川口のスポンサーでもある株式会社ダイセル東京本社にて行なわれた会見には、日本自転車競技連盟のハイパフォーマンスディレクター三瓶将廣氏、同マウンテンバイクコーチの小笠原崇裕氏も同席。

冒頭、三瓶氏より出場枠獲得と代表選出の経緯の説明があった後、質疑応答が行なわれた。

UCIの定めた“オリンピック予選競技会”では出場枠を獲得できなかった日本だが、昨年の世界選手権U23女子の29位という成績によって国別2位に入ったため、5月29日付けで1人の出場が可能となった。

これにともなう選手選考において、今年5月末時点でUCIランク日本人最上位である川口に決定したという。

川口うらら パリ五輪

 

突然決まったパリ行き

兵庫県たつの市揖西(いっさい)町出身の川口は、小学4年生のとき友人に誘われたのがきっかけでマウンテンバイクを始めた。中学時代はバスケットボール部に所属。高校生から本格的に競技を開始。2017、18年とマウンテンバイク・アジア選手権大会ジュニアカテゴリー連覇。また2021年には全日本選手権U23 XCO、XCE、XCC、U23ロードと4種制覇を達成。

だが海外遠征の連続と自身に課した「強くなること」へのプレッシャーから体調を崩し、睡眠障害を発症。2022年9月のレースを最後に一時活動を休止した。

「高校2年のときに  初めて海外のレースに出してもらって感じたことを形にしたいと7年間走ってきました。その中でうまく進めなかった時もありましたが、自分が納得できるレースをしたいという気持ちが持てたことで、ここまでこれたと思います」

川口うらら パリ五輪

2023年4月に復帰すると徐々に調子を取り戻し、全日本選手権XCCで優勝。今年5月のUCIクラス1やわたはま国際MTBレースでも勝利。

「パリ五輪の可能性は低いと思い、1月から海外遠征をしながら4年後のロサンゼルスに向けたレベルアップを計画していました」というところに、今回の代表決定。

「選ばれたうれしさと不安もありますが、これまで支えてくれた周りの人や家族に恩返しできる機会をいただけたと思います。日本と海外のマウンテンバイクを取り巻く状況は、あらゆる面で差があります。レースまで1カ月くらいですが、やるべきことをしっかりやって1つでも上の順位(*)を目指して「日本の選手でも海外のレベルの高いコースをを思いっきり走れる」ということを、見せられたらと思います。」

川口選手にとってオリンピックとは?という質問には「人として成長できる目標となるもの。目指す過程で試行錯誤しながら競技性、人間性も高めてこれたんじゃないかと思います」と語ったように、彼女の目標には日本でのマウンテンバイク競技の認知度を高め、次を担う子供達に、よりよい環境でマウンテンバイクを楽しんで欲しいという願いも込められている。

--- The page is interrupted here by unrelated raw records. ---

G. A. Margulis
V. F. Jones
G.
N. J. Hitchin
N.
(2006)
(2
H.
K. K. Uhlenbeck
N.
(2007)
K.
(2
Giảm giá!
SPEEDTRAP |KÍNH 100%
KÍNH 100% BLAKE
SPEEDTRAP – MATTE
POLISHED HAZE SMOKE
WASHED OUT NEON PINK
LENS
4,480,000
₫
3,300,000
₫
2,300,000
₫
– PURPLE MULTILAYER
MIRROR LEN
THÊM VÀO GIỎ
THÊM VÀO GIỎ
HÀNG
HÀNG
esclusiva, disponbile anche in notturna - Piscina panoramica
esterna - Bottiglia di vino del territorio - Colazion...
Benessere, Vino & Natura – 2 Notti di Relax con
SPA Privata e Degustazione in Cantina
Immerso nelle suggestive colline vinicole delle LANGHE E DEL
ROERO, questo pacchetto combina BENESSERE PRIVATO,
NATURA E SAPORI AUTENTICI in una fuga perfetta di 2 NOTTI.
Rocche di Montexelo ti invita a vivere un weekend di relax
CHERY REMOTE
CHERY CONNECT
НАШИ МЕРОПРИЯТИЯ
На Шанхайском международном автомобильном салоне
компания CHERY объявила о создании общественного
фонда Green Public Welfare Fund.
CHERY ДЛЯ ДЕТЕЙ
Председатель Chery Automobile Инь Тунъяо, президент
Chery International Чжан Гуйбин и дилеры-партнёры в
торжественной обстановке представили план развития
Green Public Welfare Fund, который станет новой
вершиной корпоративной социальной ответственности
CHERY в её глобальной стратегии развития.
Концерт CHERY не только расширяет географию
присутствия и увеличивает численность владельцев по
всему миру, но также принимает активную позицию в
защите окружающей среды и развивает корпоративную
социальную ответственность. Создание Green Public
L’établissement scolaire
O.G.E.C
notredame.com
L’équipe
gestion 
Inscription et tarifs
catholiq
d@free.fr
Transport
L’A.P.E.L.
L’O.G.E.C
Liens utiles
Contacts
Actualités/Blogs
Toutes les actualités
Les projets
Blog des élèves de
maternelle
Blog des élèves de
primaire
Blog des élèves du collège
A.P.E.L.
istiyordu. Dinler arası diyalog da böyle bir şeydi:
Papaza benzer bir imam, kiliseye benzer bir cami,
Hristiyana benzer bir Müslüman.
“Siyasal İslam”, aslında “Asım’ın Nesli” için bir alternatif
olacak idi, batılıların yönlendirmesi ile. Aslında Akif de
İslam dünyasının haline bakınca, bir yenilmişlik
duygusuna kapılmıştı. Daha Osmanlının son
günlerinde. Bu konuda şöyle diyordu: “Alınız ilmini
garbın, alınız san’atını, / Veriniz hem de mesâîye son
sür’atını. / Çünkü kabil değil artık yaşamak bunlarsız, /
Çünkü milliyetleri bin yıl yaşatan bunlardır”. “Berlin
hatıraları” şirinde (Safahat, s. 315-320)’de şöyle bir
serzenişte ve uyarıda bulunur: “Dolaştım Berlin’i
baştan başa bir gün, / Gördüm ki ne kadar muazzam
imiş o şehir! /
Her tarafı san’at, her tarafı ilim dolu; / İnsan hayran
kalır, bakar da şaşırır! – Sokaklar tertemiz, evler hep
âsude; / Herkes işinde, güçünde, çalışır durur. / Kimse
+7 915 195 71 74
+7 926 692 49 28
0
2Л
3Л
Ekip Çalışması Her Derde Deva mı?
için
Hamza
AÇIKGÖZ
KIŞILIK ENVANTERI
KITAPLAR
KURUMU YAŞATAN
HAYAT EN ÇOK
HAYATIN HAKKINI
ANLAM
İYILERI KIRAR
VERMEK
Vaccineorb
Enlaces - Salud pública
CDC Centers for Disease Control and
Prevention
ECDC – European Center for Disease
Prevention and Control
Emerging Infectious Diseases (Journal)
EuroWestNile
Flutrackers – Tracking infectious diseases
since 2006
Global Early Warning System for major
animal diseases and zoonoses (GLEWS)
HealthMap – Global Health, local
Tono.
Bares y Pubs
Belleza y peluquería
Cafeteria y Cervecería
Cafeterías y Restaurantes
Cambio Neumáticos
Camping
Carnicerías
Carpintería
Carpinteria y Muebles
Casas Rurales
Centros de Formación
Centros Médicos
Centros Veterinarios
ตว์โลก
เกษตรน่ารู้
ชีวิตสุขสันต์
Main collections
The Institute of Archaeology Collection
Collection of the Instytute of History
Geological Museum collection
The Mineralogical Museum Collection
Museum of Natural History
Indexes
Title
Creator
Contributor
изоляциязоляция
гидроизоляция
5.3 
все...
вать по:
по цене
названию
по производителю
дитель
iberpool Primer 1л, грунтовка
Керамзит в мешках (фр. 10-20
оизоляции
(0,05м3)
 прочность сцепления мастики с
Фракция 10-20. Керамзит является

7月28日、エランコートの丘で世界の強豪に挑む川口に注目したい。

*これまでの日本人最高順位は、2008年北京、2012年ロンドンにおける小田島(当時は片山)梨絵さんの20位

川口うらら パリ五輪

「とにかく眠かった」という時期を思い出し涙を浮かべる

川口うらら パリ五輪

2016年クップ・ドュ・ジャポンMTBのユースカテゴリーに参戦。エリートに匹敵するラップタイムをたたき出す

川口うらら パリ五輪

スイスで行なわれたワールドカップXCOから機材をオルベアに変更。エリートとして初参戦して57位。(c)ORBEA

 

 

オリンピック出場枠の決定方法

今大会は男女各36人が出場。ホスト国であるフランスには男女各1人ずつの計2人の出場枠が割り当てられており、さらに国際オリンピック委員会(IOC)の三者委員会が決定する「ユニバーサリティ枠」として男女各1枠が用意されている。

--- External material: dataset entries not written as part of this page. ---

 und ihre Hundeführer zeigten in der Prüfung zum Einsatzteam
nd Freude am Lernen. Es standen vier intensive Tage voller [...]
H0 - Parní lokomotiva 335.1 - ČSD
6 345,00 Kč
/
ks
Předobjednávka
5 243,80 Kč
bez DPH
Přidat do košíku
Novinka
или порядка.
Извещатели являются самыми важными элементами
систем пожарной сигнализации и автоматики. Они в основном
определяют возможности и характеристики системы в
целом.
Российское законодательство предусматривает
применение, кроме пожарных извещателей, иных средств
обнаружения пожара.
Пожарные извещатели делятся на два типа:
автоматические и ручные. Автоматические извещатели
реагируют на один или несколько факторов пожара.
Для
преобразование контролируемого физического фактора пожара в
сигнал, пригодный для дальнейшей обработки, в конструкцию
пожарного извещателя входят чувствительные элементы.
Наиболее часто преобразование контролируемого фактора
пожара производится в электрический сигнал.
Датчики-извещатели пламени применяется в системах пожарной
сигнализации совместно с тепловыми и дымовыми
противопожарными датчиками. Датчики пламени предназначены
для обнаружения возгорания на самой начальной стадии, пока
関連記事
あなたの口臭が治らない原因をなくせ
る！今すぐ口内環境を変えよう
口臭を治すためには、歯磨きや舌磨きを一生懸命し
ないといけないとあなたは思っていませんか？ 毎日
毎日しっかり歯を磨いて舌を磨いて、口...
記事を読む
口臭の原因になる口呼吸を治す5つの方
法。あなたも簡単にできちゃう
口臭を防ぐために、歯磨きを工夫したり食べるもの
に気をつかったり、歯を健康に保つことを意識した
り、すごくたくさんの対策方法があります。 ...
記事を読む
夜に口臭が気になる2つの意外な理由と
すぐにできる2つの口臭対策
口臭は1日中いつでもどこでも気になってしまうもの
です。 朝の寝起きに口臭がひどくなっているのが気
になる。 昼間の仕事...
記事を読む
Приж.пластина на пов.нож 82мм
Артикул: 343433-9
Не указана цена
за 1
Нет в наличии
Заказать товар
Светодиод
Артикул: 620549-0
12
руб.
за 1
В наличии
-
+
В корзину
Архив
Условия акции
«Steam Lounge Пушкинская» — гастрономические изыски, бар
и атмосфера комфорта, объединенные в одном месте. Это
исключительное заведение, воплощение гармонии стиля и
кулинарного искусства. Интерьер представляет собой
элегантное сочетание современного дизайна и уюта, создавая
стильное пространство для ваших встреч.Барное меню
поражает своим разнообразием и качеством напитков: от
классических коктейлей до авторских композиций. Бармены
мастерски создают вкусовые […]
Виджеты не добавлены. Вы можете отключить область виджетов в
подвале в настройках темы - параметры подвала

残りの68枠(女子34、男子34)は、大会までの競技会の結果に応じて割り当てられ、各NOC(国内オリンピック委員会)に割り当て枠は最大で男子2枠、女子2枠。

UCIのマウンテンバイク・オリンピック予選期間中に獲得したポイントがオリンピック出場枠獲得につながり、1位から8位のNOCが2枠を、9位から19位のNOCが1枠を得ることができる。

2022年5月7日~2024年5月26日を予選期間とし、各NOCの上位3選手のポイントを合計してUCIランキングが決定。ランキングには最大2つの大陸選手権が含まれ、2つ以上ある場合は直近の2大会がカウントされる。

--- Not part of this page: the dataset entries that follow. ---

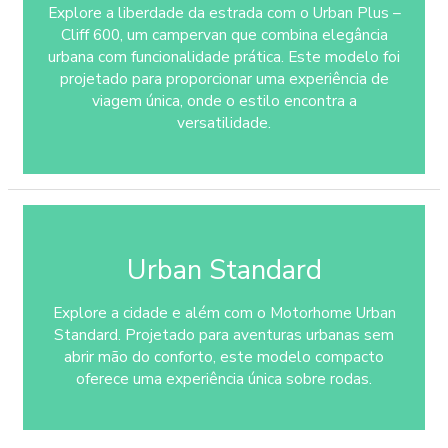
Explore a liberdade da estrada com o Urban Plus –
Cliff 600, um campervan que combina elegância
urbana com funcionalidade prática. Este modelo foi
projetado para proporcionar uma experiência de
viagem única, onde o estilo encontra a
versatilidade.
Urban Standard
Explore a cidade e além com o Motorhome Urban
Standard. Projetado para aventuras urbanas sem
abrir mão do conforto, este modelo compacto
oferece uma experiência única sobre rodas.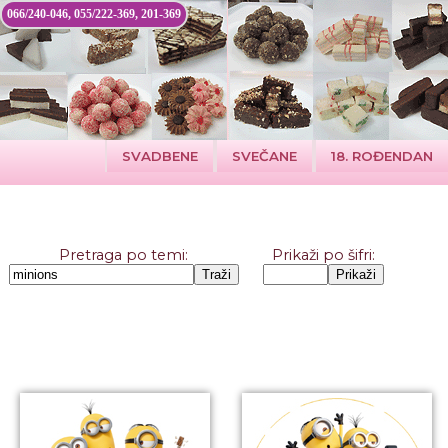
066/240-046, 055/222-369, 201-369
SVADBENE
SVEČANE
18. ROĐENDAN
Pretraga po temi:
Prikaži po šifri: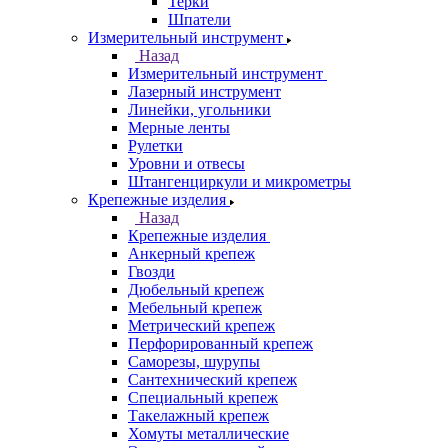
Терки
Шпатели
Измерительный инструмент
Назад
Измерительный инструмент
Лазерный инструмент
Линейки, угольники
Мерные ленты
Рулетки
Уровни и отвесы
Штангенциркули и микрометры
Крепежные изделия
Назад
Крепежные изделия
Анкерный крепеж
Гвозди
Дюбельный крепеж
Мебельный крепеж
Метрический крепеж
Перфорированный крепеж
Саморезы, шурупы
Сантехнический крепеж
Специальный крепеж
Такелажный крепеж
Хомуты металлические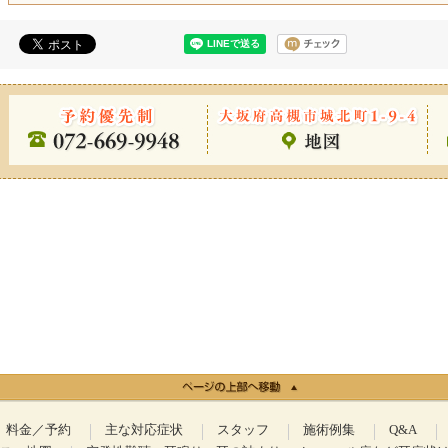
料金／予約
主な対応症状
スタッフ
施術例集
Q&A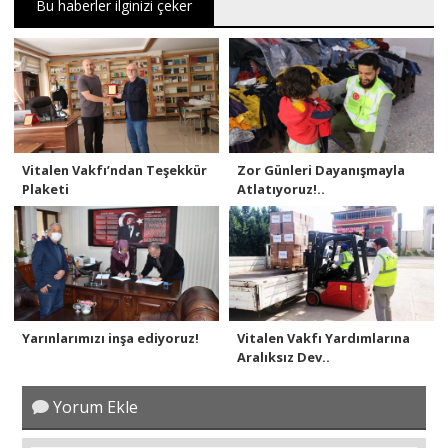
Bu haberler ilginizi çeker
Vitalen Vakfı’ndan Teşekkür
Zor Günleri Dayanışmayla
Plaketi
Atlatıyoruz!..
Yarınlarımızı inşa ediyoruz!
Vitalen Vakfı Yardımlarına
Aralıksız Dev..
Yorum Ekle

また、ヨーロッパとオセアニアを除く**各大陸選手権(アフリカ、アメリカ、アジア選手権)**で、それぞれ最上位のNOCが最大1枠を得られる。

さらに、2023年に行われるUCIマウンテンバイク世界選手権において、エリートとU23のレースでそれぞれ上位2つのNOCが、NOCあたり最大1枠を獲得(UCIマウンテンバイクオリンピック予選のポイントランキングまたは2023年大陸選手権を通じて出場権を獲得していないNOCに限る)。エリートレースで出場権を得たNOCは、23歳未満のレースで出場権を得る資格はない。